## What to work on
In the entries below, find each line with the word "Comment" and return it.

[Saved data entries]
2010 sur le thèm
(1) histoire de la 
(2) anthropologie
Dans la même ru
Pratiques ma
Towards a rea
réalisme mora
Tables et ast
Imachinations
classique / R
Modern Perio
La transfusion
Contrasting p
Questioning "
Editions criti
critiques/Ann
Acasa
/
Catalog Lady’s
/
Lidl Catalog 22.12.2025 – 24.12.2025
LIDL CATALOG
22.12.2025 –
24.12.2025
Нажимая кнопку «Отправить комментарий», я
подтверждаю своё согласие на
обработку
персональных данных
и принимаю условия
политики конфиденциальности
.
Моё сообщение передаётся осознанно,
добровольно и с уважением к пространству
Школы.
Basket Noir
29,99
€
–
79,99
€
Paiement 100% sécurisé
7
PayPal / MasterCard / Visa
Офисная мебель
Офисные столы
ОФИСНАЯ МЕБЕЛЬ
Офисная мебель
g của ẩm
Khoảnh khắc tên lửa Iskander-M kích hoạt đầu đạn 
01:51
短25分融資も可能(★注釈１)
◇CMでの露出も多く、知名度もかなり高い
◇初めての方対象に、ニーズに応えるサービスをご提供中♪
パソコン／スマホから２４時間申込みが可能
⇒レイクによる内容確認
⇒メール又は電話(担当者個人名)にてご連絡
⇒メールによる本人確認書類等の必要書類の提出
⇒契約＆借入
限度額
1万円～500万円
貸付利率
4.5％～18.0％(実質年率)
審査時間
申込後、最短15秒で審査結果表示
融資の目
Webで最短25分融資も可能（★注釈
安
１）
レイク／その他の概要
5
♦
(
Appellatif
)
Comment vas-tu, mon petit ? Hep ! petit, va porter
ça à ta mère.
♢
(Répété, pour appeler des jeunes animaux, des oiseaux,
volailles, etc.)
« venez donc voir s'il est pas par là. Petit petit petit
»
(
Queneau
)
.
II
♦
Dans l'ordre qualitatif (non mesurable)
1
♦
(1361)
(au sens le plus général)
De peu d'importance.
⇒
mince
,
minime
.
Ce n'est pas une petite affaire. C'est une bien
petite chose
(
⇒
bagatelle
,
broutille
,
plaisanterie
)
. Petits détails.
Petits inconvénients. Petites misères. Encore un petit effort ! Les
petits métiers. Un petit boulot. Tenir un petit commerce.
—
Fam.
...
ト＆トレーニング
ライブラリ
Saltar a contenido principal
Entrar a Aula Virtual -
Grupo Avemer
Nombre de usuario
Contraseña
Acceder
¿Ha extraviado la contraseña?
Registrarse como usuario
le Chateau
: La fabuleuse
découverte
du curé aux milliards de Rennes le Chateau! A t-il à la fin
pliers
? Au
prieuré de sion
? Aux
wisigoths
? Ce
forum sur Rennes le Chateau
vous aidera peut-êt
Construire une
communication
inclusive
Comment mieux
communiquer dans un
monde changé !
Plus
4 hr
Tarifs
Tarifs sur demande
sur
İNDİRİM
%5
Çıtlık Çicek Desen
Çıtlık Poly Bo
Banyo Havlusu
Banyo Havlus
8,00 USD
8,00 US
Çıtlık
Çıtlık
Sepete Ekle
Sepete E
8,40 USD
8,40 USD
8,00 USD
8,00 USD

## Reply to the exercise
Comment vas-tu, mon petit ? Hep ! petit, va porter
Comment mieux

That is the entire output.